D.M. Ferry & Co. v. Smith

Citation36 Idaho 67,209 P. 1066
CourtUnited States State Supreme Court of Idaho
Decision Date15 April 1922
PartiesD. M. FERRY & COMPANY, a Michigan Corporation, Respondent, v. FRANK C. SMITH, Appellant

CONTRACTS-CONSTRUCTION OF-INTENTION OF PARTIES-SEED CONTRACT-BAILMENTS-TITLE TO CROP-FOREIGN CORPORATIONS-ACTIONS BY, TO PROTECT PROPERTY-CLAIM AND DELIVERY-ACTION NOT BASED ON BREACH OR VIOLATION OF CONTRACT.

1. A contract is to be construed so as to give effect to the intention of the parties making it.

2. A contract wherein one person agrees to raise a crop of beans from seed furnished by a seed company, providing that the seed and seed crop produced from it should remain the property of the company, that in case the company should refuse to accept the crop for reasons stated title thereto should vest in the grower, and that the latter should receive as full compensation for his services four and one-quarter cents per pound for all seed in excess of the stock seed furnished him when delivered under the contract and accepted by the company, held, a contract of bailment and that the company was the owner of the crop.

3. C S., sec. 4775, has no applicability to an action by a foreign corporation to protect its property lawfully acquired, and such corporation, which has not complied with the provisions of C. S., secs. 4772 and 4773, may sue in the courts of this state to recover possession of personal property, where the suit is not based upon a breach or violation of a contract made in its name or for its use or benefit.

APPEAL from the District Court of the Fourth Judicial District, for Twin Falls County. Hon. William A. Babcock, Judge.

Action in claim and delivery. Judgment for plaintiff. Affirmed.

Judgment affirmed. Costs awarded to respondent.

E. M Wolfe, J. F. Martin and L. A. Wade, for Appellant.

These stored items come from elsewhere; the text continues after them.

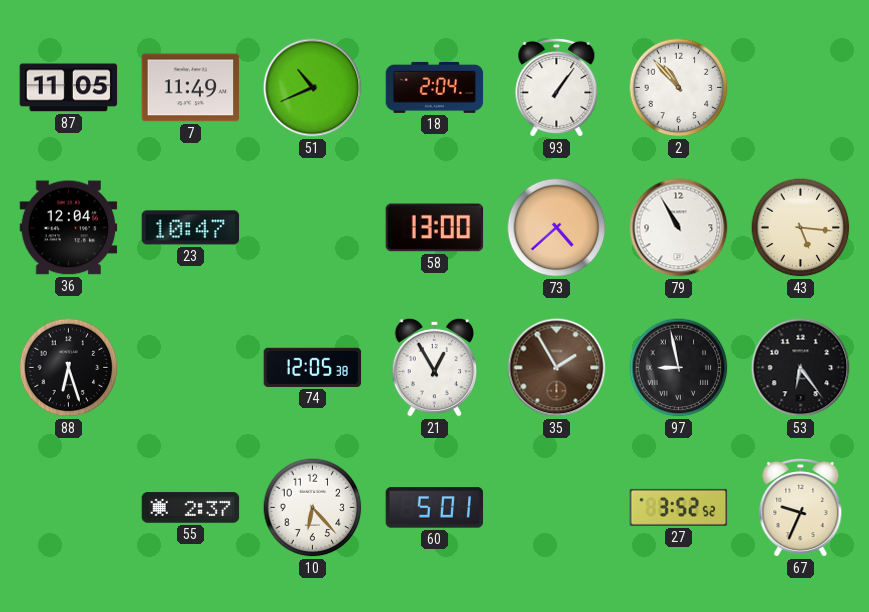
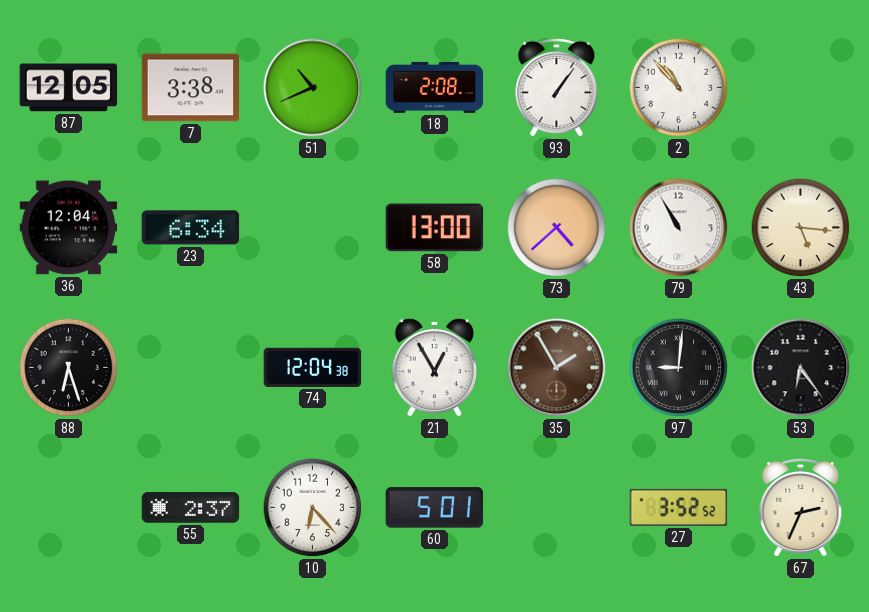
87: 11:05 -> 12:05
7: 11:49 -> 3:38
18: 2:04 -> 2:08
23: 10:47 -> 6:34
74: 12:05 -> 12:04
97: 8:58 -> 9:01
67: 9:34 -> 2:34
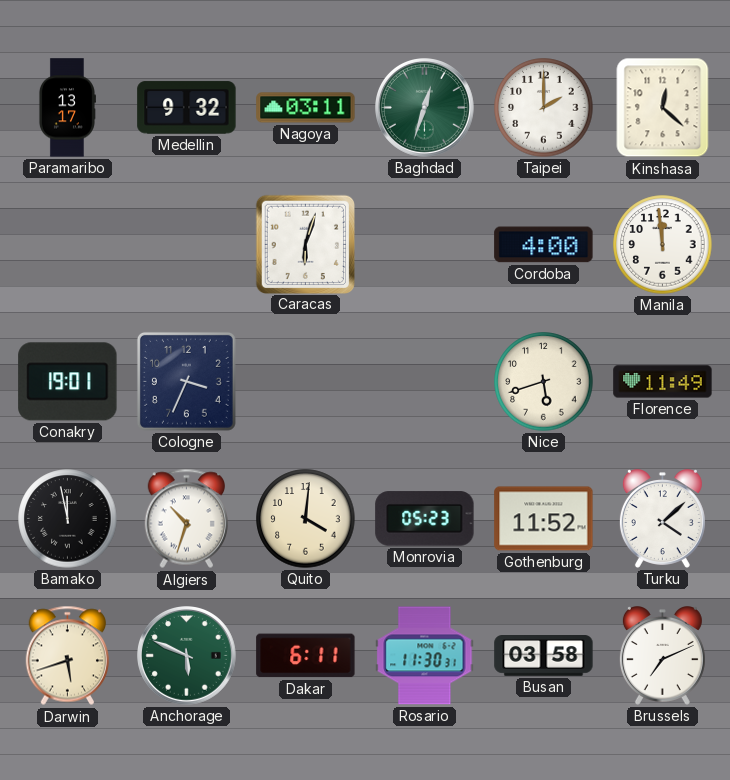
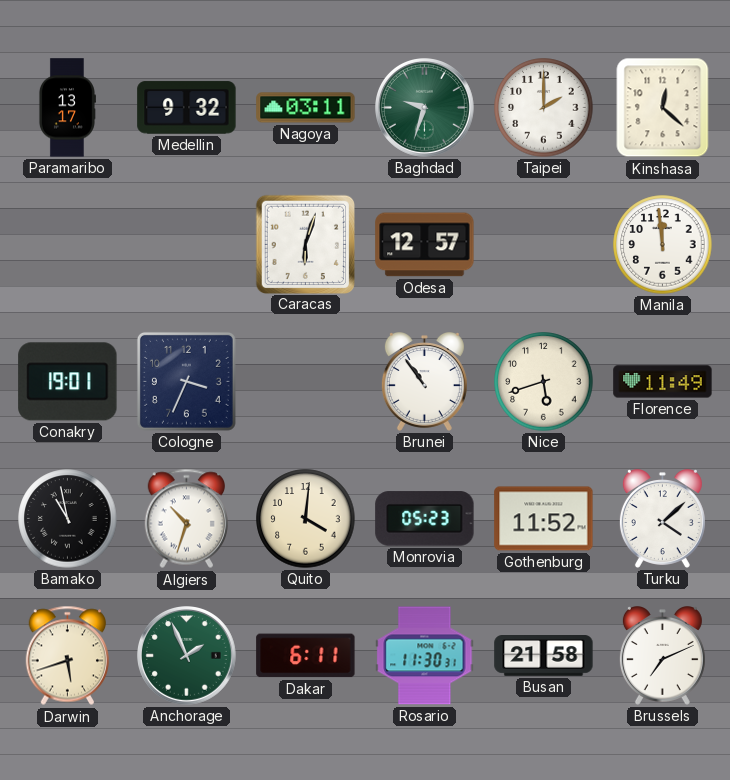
Baghdad: 12:33 -> 9:33
Odesa: none -> 12:57
Cordoba: 4:00 -> none
Brunei: none -> 10:54
Bamako: 11:58 -> 10:58
Anchorage: 5:49 -> 1:56
Busan: 03:58 -> 21:58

Title to property which is not in existence cannot be reserved from the ownership of seed from which it is expected to be grown, and a contract which attempts to do this is executory. (Robinson v. Stricklin, 73 Neb. 242, 102 N.W. 479; Welter v. Hill, 65 Minn. 273, 68 N.W. 26; Farmers Nat. Bank v. Coyner, 44 Ind.App. 335, 88 N.E. 856; Barber v. Andrews, 29 R. I. 51, 69 A. 1, 26 L. R. A., N. S., 30; Flynn v. Dougherty, 91 Cal. 669, 27 P. 1080, 14 L. R. A. 230; La Vie v. Toose, 46 Ore. 206, 79 P. 413; Sedgwick City Bank v. Pollard, 8 Kan. App. 34, 54 P. 14; Sexton v. Breshears, 21 Idaho 333, 121 P. 567; Mark P. Miller Milling Co. v. Butterfield-Elder Implement Co., 32 Idaho 265, 181 P. 703; Gilbert v. Coakland, 22 Ga. 753.)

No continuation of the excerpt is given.